GRAND RAPIDS, Mich. — Capitalizing on the frenzied excitement known as “Potter mania,” supermarkets worked merchandising magic as the final Harry Potter book went on sale July 21.
Retailers including Meijer, Publix, Stop & Shop, Wegmans, Kroger and Wal-Mart made sure the 12:01 a.m. release time of “Harry Potter and the Deathly Hallows” was an event worthy of their customers' loyalty. For many, the book was drastically marked down, but other regularly priced products were promoted.
All of Meijer's 176 stores threw a book release party including costumes, food and prizes, as well as an additional $7 off the retailer's already discounted $19.99 price for the book if purchased with $30 of other merchandise from the store. “This was a great price, with a great opportunity to use our one-stop-shop offering,” Meijer spokeswoman Stacie Behler told SN.
The outcome was positive. “Sales were strong, and there was more excitement this year than [with the previous Harry Potter book], creating a great opportunity to provide a low price and fun experience,” she said. Meijer ordered more of the seventh and final book than it did of book six, she added, knowing the demand would be greater.
“The retailers who implemented parties used the same concepts that are put into place with Seasonal Best Practices,” said Bill Bishop, president of the Willard Bishop consultancy in Barrington, Ill., referring to the comprehensive report put out last year by the Global Market Development Center, Colorado Springs.
“Whether it be for a holiday like Halloween, or this book, general merchandise shoppers are looking for events and topical products. Throwing these types of parties provides a reason for people to come to the store,” he said.
For Meijer and its 24-hour stores, this allowed the retailer to “delight customers with timed product launches, and wrap convenience into the mix,” Behler said.
The retailer used radio and newspaper ads, in-store signage, and “Harry Potter Poll” questions on its website to promote the event.

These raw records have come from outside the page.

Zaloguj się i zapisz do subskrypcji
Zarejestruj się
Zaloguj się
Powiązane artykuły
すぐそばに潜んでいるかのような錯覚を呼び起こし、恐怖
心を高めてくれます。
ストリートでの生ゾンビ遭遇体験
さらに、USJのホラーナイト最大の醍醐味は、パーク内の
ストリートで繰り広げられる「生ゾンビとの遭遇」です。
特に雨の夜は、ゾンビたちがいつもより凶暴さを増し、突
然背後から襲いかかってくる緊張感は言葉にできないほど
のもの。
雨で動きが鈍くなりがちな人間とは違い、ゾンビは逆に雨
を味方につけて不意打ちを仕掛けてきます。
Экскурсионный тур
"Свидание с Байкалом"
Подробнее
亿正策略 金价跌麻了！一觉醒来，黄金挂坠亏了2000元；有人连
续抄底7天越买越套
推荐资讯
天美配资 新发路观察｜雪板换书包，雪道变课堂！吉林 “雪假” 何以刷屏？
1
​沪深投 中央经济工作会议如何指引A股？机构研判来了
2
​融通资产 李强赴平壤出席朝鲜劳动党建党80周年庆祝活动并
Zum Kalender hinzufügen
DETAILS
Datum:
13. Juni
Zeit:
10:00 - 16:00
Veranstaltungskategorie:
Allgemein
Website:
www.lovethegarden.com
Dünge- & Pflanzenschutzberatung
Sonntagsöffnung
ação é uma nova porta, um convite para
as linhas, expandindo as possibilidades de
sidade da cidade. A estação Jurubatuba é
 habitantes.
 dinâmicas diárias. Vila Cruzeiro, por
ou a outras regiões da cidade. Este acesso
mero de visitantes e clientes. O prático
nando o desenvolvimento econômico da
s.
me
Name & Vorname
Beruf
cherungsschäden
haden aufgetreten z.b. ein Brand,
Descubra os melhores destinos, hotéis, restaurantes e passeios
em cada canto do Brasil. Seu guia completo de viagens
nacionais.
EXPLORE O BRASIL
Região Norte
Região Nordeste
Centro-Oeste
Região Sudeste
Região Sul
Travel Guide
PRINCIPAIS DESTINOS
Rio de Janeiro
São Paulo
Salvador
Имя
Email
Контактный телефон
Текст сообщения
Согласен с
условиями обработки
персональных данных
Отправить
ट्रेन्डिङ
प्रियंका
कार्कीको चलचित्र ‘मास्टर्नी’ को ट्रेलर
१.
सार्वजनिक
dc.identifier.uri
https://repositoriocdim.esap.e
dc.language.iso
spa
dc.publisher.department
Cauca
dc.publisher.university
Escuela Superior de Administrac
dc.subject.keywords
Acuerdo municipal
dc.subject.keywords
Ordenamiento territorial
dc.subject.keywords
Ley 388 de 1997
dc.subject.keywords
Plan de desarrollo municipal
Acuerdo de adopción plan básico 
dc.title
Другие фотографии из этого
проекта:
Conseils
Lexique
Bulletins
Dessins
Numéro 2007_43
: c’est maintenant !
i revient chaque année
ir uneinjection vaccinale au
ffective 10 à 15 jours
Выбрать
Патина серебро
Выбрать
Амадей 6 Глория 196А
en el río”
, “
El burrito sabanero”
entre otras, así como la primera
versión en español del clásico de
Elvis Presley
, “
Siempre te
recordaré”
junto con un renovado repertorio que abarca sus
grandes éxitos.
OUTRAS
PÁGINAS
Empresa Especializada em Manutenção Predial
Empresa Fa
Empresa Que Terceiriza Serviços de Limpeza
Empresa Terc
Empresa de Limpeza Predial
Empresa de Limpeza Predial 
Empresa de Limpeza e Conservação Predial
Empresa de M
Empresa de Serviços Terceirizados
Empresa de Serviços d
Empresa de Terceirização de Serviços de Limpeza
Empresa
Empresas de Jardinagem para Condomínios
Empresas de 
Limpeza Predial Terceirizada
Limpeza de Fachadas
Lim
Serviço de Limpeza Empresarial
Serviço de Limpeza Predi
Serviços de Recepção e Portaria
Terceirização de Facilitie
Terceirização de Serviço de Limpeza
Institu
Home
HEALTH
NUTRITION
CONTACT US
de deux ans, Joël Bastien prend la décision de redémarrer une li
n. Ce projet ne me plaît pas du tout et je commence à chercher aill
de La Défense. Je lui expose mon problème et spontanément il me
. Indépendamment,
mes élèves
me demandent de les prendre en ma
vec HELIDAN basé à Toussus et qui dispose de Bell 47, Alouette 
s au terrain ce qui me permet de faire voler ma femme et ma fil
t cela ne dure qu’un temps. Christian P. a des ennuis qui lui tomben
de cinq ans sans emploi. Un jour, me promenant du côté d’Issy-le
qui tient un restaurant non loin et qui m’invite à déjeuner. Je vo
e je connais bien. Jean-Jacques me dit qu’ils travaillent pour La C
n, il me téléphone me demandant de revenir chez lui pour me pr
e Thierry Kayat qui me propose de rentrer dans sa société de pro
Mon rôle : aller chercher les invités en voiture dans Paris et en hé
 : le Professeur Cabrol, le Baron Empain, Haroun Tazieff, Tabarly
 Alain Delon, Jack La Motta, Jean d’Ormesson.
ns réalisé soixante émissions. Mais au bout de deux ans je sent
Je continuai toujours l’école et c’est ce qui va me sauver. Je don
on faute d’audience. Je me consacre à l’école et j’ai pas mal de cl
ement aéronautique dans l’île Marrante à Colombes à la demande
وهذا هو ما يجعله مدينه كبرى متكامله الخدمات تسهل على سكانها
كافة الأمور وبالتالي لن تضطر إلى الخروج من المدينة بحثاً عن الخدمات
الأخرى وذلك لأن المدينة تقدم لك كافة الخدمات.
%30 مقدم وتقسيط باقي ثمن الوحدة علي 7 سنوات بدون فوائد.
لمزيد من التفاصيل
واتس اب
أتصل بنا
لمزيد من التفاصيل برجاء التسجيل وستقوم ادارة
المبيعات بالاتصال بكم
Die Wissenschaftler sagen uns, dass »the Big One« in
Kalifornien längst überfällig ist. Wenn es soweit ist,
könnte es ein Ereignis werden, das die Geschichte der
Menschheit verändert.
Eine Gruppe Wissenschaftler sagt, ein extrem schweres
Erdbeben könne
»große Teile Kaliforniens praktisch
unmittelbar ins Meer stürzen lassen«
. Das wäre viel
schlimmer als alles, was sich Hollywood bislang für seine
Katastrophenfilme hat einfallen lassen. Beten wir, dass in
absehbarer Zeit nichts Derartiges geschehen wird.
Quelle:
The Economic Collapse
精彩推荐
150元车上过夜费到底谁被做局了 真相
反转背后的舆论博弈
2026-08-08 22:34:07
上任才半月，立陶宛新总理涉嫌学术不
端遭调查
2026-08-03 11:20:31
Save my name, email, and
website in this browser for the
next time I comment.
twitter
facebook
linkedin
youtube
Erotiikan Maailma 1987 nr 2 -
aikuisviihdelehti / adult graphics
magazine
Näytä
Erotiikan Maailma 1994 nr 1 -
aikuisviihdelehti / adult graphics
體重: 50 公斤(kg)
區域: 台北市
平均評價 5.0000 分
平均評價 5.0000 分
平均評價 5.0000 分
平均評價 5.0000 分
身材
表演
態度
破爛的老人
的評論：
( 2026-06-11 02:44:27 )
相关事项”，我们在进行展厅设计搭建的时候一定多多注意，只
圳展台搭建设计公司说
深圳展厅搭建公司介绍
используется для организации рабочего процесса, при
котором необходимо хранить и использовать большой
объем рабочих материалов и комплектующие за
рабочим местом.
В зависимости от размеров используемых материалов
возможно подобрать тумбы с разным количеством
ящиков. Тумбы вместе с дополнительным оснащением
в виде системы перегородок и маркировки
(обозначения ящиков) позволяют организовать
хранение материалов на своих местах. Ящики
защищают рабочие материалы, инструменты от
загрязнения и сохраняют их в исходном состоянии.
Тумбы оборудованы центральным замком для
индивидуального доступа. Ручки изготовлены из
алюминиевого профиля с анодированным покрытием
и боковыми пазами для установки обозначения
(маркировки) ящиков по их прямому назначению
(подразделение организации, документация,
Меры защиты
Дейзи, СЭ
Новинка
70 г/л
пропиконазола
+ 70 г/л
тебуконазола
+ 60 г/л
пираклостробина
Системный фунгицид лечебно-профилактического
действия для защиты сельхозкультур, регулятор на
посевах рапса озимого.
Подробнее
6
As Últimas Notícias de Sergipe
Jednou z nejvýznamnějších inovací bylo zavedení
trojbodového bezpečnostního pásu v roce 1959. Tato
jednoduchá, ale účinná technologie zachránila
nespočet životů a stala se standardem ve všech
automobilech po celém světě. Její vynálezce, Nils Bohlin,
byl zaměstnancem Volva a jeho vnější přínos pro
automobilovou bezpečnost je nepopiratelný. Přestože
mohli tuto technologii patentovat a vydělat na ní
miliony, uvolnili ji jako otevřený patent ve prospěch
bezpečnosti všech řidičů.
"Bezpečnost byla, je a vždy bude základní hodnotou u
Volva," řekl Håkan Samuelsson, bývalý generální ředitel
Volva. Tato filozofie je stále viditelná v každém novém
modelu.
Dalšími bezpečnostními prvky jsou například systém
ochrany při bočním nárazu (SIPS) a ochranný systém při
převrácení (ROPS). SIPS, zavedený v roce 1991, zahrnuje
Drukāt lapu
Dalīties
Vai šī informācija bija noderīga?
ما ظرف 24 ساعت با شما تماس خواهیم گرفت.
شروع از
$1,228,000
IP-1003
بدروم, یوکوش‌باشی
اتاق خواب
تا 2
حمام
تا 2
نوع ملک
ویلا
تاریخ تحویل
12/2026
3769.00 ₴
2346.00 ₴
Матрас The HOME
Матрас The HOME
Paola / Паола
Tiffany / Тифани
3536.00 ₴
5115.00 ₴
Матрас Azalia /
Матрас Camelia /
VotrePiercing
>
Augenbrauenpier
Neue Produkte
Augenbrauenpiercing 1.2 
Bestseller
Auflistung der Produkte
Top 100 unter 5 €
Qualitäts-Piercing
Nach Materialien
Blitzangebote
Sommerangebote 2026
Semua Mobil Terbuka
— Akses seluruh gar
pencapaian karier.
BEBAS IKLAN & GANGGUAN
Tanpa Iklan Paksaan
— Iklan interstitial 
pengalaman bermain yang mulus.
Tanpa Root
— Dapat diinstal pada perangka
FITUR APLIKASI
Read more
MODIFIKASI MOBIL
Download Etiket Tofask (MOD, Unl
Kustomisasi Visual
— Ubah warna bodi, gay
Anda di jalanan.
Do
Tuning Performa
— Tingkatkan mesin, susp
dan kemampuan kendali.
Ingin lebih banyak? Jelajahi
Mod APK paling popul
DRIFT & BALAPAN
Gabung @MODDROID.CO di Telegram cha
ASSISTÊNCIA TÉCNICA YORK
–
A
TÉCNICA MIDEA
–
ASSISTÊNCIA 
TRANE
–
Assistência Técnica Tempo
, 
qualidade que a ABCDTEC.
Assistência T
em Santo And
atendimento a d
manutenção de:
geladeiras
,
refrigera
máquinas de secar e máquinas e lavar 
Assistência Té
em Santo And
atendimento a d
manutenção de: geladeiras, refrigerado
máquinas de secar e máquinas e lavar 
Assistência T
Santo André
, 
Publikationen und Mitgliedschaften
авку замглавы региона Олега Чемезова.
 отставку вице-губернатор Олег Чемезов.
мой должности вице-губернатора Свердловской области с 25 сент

Stop & Shop Supermarket Co., Quincy Mass., hosted soirees in select locations throughout Massachusetts, Connecticut and New York, spokesman Rob Keane told SN. Besides offering the book at a discount price of $24.99 (the suggested retail price is $34.99) the stores conjured costume contests, refreshments and games.
Publix Super Markets, Lakeland, Fla., also held celebrations at select locations in Georgia and South Carolina. “Our customers enjoyed themselves. Even inclement weather didn't keep them away at some stores,” said Maria Brous, spokeswoman for Publix.
At one South Carolina Publix, associates dressed as the story's villains, Death Eaters, guarding a case of the books until midnight while the store's sunblock endcap was converted to a potion rack for make-believe potions classes. Visitors enjoyed Harry Potter-themed cupcakes from the bakery, as well as actors portraying various characters throughout the store.
Wal-Mart Stores, Bentonville, Ark., threw parties in all of its 24-hour stores nationwide. The chain began the excitement in June when it announced a pledge, to be signed by associates, promising not to discuss the book's ending inside the store.
At one supercenter in Elyria, Ohio, where the crowd was mostly adults and older kids, 500-600 copies were sold to the Potter crowd in less than an hour, employees told SN.
Scholastic, the U.S. publisher of the series — which turned the street outside its New York headquarters into a fair called “Harry Potter Place” — reported a publishing record of 8.3 million copies sold in the first 24 hours the book was on sale. “The excitement, anticipation and just plain hysteria that came over the country was a bit like the Beatles' first visit to the U.S.,” said Lisa Holton, president, Scholastic Trade and Book Fairs.
“It certainly is a very interesting counterpoint to the routine of grocery shopping,” Bishop said. “This will be a model for stores to look at in the future. We won't have another Harry Potter book, but we can throw these kinds of celebrations again.”